About this exercise
What is needed is an exact transcription of the listing, with the images removed.

Dataset
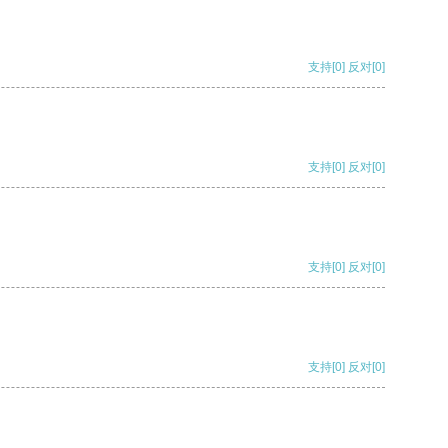
支持
[0]
反对
[0]
支持
[0]
反对
[0]
支持
[0]
反对
[0]
支持
[0]
反对
[0]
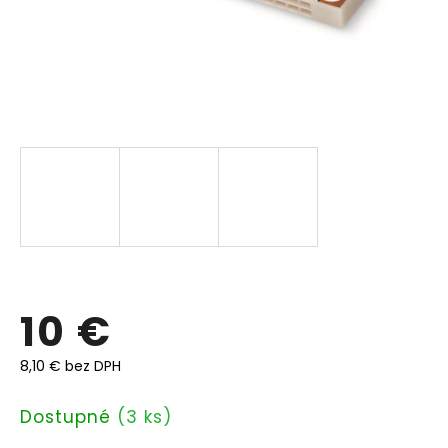
10 €
8,10 € bez DPH
Jednotková
Dostupné
(3 ks)
cena:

Result for this task
支持
[0]
反对
[0]
支持
[0]
反对
[0]
支持
[0]
反对
[0]
支持
[0]
反对
[0]
10 €
8,10 € bez DPH
Jednotková
Dostupné
(3 ks)
cena:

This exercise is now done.